Une marche blanche entre douleur et incompréhension
Ce dimanche, entre 150 et 200 personnes, vêtues de blanc avec un cœur rouge, ont défilé à Maureillas, dans le hameau de Las Illas, près de Perpignan. Le cortège s'est élancé derrière deux banderoles : « Las Illas village en deuil » et « La vérité pour Jean-Marc ».

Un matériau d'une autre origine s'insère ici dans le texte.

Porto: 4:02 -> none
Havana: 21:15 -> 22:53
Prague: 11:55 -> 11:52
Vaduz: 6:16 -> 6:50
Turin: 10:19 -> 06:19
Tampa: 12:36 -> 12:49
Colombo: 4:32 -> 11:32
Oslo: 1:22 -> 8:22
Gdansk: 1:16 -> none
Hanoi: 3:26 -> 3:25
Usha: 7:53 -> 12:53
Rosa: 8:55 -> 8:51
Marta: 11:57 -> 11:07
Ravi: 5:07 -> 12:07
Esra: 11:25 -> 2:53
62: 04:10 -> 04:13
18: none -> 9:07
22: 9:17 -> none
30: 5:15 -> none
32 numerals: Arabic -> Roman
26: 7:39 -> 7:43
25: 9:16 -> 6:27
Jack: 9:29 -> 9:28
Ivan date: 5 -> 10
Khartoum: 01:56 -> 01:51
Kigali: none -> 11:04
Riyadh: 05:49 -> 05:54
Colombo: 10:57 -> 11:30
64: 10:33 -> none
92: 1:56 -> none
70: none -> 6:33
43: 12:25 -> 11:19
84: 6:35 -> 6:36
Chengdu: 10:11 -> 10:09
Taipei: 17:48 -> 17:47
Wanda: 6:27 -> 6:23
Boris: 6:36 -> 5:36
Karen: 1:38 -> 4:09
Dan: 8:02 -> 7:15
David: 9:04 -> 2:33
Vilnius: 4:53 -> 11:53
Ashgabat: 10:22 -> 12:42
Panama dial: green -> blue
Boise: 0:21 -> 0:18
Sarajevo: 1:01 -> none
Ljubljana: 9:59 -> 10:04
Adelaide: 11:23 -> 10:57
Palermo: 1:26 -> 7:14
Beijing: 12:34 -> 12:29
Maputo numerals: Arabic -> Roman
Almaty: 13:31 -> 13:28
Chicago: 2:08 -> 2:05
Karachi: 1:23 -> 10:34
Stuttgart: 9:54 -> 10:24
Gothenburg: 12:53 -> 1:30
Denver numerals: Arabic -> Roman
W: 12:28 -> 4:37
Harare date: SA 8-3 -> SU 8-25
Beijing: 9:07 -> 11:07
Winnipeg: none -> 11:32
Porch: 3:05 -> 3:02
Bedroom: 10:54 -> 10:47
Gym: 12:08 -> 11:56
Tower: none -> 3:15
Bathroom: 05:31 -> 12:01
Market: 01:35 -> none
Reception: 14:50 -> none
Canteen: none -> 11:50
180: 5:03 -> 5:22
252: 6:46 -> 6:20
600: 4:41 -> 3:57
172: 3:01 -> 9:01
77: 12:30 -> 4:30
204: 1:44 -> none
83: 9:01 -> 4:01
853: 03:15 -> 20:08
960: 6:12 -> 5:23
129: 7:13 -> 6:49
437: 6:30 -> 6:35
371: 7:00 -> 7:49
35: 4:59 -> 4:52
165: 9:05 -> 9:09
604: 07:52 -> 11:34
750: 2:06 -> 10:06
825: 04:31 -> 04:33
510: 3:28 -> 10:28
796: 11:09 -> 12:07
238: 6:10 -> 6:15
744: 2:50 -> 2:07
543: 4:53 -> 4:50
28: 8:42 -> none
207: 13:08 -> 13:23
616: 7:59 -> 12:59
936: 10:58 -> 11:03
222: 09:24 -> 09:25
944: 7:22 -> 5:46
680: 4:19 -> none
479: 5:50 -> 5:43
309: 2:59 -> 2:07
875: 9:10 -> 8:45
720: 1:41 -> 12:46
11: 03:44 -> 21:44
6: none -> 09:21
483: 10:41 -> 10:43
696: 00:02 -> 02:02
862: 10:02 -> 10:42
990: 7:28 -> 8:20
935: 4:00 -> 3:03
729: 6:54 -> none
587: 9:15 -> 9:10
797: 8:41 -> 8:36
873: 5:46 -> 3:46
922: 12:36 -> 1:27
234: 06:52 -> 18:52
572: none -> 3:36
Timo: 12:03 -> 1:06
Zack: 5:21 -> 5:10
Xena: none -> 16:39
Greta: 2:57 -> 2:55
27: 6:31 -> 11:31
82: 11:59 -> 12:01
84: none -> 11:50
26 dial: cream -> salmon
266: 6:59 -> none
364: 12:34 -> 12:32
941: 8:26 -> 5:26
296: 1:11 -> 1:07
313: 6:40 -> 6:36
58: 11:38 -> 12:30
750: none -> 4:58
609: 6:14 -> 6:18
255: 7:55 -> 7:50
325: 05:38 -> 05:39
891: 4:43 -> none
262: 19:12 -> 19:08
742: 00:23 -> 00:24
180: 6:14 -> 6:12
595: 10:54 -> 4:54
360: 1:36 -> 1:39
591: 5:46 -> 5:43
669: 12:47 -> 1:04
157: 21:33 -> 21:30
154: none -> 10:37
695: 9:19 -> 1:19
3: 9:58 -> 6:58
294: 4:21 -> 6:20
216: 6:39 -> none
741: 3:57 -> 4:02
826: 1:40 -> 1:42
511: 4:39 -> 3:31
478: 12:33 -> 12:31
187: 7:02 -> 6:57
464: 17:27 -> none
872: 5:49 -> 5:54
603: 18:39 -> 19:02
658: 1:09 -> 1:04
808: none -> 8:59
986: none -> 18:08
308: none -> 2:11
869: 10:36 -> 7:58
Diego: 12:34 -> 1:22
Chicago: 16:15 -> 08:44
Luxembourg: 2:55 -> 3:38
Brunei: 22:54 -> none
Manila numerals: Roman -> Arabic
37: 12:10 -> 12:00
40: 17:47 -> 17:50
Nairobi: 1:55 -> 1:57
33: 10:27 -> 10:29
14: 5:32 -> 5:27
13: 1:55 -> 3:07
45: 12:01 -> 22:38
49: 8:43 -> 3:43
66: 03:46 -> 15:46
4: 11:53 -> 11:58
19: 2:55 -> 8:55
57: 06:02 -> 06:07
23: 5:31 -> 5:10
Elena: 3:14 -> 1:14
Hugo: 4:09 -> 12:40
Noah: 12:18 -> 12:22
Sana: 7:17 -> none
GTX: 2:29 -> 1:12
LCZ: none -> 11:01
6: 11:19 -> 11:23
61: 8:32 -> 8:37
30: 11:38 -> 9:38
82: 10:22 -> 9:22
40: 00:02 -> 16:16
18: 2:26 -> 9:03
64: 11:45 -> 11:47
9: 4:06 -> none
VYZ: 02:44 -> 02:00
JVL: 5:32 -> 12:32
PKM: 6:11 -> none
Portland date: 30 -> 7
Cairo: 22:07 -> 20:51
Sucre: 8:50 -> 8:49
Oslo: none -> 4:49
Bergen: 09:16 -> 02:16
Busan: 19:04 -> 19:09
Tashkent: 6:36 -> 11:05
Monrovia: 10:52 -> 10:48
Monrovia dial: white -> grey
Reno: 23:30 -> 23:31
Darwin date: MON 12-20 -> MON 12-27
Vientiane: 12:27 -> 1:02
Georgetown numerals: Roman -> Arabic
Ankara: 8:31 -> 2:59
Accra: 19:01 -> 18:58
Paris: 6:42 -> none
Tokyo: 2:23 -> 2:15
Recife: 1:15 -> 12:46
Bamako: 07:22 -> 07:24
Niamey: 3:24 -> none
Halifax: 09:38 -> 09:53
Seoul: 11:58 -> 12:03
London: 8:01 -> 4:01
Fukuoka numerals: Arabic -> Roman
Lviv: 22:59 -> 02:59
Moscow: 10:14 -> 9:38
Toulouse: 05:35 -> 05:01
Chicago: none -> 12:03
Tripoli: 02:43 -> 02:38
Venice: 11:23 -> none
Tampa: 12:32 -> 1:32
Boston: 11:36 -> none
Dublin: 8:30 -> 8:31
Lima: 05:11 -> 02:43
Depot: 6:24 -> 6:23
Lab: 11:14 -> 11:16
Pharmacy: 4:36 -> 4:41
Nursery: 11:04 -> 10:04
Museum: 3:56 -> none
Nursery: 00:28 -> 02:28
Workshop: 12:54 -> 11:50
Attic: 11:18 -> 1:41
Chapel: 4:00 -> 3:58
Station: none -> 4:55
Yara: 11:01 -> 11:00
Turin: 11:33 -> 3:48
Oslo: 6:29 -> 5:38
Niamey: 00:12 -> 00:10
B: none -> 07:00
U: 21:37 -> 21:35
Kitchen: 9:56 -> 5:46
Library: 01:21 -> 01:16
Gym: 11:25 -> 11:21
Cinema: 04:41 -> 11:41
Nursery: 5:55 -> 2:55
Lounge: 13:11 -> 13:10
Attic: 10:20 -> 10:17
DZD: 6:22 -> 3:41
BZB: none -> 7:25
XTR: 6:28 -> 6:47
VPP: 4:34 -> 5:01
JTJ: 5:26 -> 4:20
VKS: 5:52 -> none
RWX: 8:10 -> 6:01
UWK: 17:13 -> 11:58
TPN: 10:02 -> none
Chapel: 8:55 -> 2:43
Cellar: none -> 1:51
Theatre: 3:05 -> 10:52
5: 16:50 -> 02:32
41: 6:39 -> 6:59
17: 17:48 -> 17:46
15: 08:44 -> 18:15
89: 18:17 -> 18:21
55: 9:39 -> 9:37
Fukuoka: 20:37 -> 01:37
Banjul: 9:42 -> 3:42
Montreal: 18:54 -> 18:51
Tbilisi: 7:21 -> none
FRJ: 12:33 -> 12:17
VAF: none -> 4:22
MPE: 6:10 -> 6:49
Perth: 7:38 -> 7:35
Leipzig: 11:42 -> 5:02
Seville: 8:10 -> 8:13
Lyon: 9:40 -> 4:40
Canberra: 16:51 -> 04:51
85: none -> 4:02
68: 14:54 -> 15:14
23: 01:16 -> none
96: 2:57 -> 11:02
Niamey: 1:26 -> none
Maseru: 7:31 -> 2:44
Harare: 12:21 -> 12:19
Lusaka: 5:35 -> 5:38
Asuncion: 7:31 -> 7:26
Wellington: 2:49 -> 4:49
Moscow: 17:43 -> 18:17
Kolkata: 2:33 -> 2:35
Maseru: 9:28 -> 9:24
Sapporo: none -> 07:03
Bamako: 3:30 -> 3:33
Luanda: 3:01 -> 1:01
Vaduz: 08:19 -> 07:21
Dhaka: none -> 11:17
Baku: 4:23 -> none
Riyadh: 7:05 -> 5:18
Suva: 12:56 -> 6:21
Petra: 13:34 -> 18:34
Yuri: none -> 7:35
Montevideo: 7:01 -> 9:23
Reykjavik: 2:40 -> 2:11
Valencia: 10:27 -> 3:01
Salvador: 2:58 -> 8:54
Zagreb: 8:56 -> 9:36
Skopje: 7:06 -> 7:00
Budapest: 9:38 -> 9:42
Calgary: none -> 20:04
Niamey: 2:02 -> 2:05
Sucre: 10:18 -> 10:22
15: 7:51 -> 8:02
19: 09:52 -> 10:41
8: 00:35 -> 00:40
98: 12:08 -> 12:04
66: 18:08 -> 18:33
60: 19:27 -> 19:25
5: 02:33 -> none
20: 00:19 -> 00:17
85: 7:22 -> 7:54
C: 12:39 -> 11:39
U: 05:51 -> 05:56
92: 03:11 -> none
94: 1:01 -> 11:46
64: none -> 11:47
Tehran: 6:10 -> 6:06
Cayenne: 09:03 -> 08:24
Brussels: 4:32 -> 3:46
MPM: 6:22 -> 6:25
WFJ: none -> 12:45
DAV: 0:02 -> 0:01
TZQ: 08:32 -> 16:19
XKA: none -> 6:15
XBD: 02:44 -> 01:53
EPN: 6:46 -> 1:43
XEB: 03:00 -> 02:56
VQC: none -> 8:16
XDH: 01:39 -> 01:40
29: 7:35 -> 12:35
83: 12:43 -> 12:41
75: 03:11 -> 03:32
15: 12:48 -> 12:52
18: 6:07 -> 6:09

Jean-Marc Sibille, écrivain de 65 ans, a été abattu à son domicile le 29 avril par le GIGN après une altercation de voisinage. Selon les informations, l'homme aurait tiré en l'air avant de rentrer chez lui. Alerté par la femme du voisin, le GIGN a qualifié Jean-Marc de « forcené armé et enfermé chez lui avec sa femme et ses enfants », avant de l'abattre. Un portrait contesté par ses proches.
Deux enquêtes ouvertes
La veuve de Jean-Marc conteste formellement le récit d'un homme retranché menaçant sa famille. Ses amis le décrivent comme « sociable, généreux » et « tout sauf agressif ». Au-delà de la tristesse, l'incompréhension domine. Une marche similaire a eu lieu simultanément à Madagascar, où réside une partie de sa famille, pour réclamer justice.
Le parquet de Perpignan a ouvert deux enquêtes : l'une sur les violences initiales de la victime, l'autre sur le tir mortel du militaire.